Entre le 8 décembre et le 1er mai, les blindés ont été déployés dans la capitale à 128 reprises, soit 59 % des déploiements de la crise. Les pics les plus marquants ont été le 8 décembre (12 blindés), le 15 décembre (14) et le 12 janvier (14). Les 4×4 blindés de treize tonnes, très utiles avec leur lame, ont été également engagés en région. D’abord à Toulouse, où deux blindés ont été déployés chaque week-end entre le 31 décembre 2018 et le 15 juin. Seule exception: le 13 avril où quatre blindés ont été engagés dans la ville Rose.
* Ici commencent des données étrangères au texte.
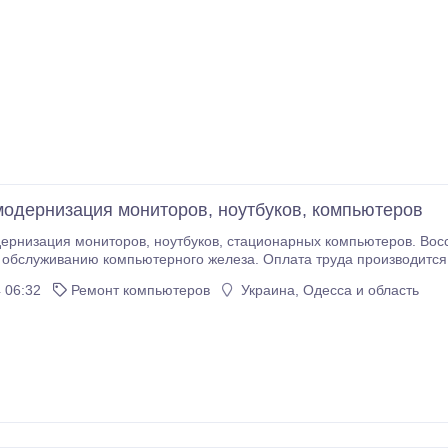
модернизация мониторов, ноутбуков, компьютеров
 стационарных компьютеров. Восстановление системы Windows. Весь спектр услуг
луживанию компьютерного железа. Оплата труда производится по факту, за успешно выполн
торого оговаривается с клиентом заранее. Выезжаю на дом.
 06:32
Ремонт компьютеров
Украина, Одесса и область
Les blindés de la Gendarmerie ont enfin engagés à dix reprises à Bordeaux. Un chiffre inférieur (6) à Marseille et à Nîmes. De même, ils ont déployés six fois au Boulou (Pyrénées-Orientales) où des violences avaient éclaté. Enfin, deux engins ont été mobilisés à Montpellier, Lyon, Calais, Nice et Amiens.
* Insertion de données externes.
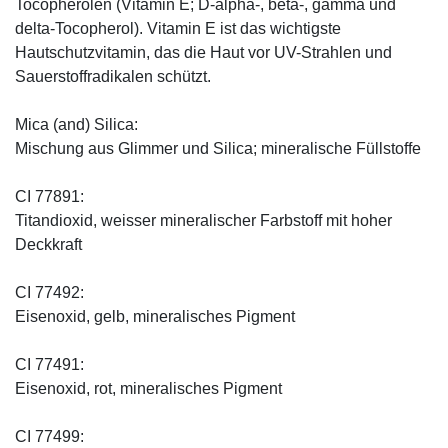
Tocopherolen (Vitamin E; D-alpha-, beta-, gamma und
delta-Tocopherol). Vitamin E ist das wichtigste
Hautschutzvitamin, das die Haut vor UV-Strahlen und
Sauerstoffradikalen schützt.
Mica (and) Silica:
Mischung aus Glimmer und Silica; mineralische Füllstoffe
CI 77891:
Titandioxid, weisser mineralischer Farbstoff mit hoher
Deckkraft
CI 77492:
Eisenoxid, gelb, mineralisches Pigment
CI 77491:
Eisenoxid, rot, mineralisches Pigment
CI 77499:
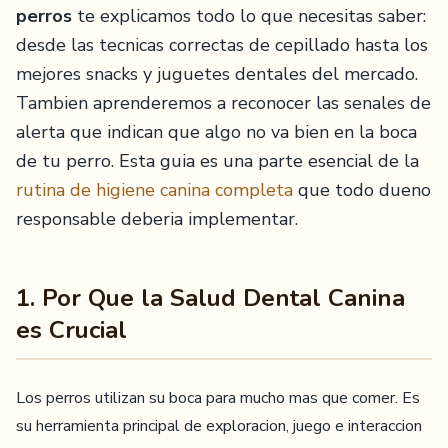
perros
te explicamos todo lo que necesitas saber:
desde las tecnicas correctas de cepillado hasta los
mejores snacks y juguetes dentales del mercado.
Tambien aprenderemos a reconocer las senales de
alerta que indican que algo no va bien en la boca
de tu perro. Esta guia es una parte esencial de la
rutina de higiene canina completa
que todo dueno
responsable deberia implementar.
1. Por Que la Salud Dental Canina
es Crucial
Los perros utilizan su boca para mucho mas que comer. Es
su herramienta principal de exploracion, juego e interaccion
On ignore le coût que représente une telle mobilisation des engins blindés. Leur emploi, conditionné à une réquisition du Premier ministre ou du préfet, est réservé aux situations les plus dégradées. Il marque la volonté de l’Etat d’afficher sa fermeté. Cet engagement massif est cependant à relativiser. Les blindés avaient également été mobilisés l’an passé lors de l’opération de maintien de l’ordre à Notre-Dame-des-Landes. Une opération qui s’était étalée dans le temps, de janvier à mai 2018.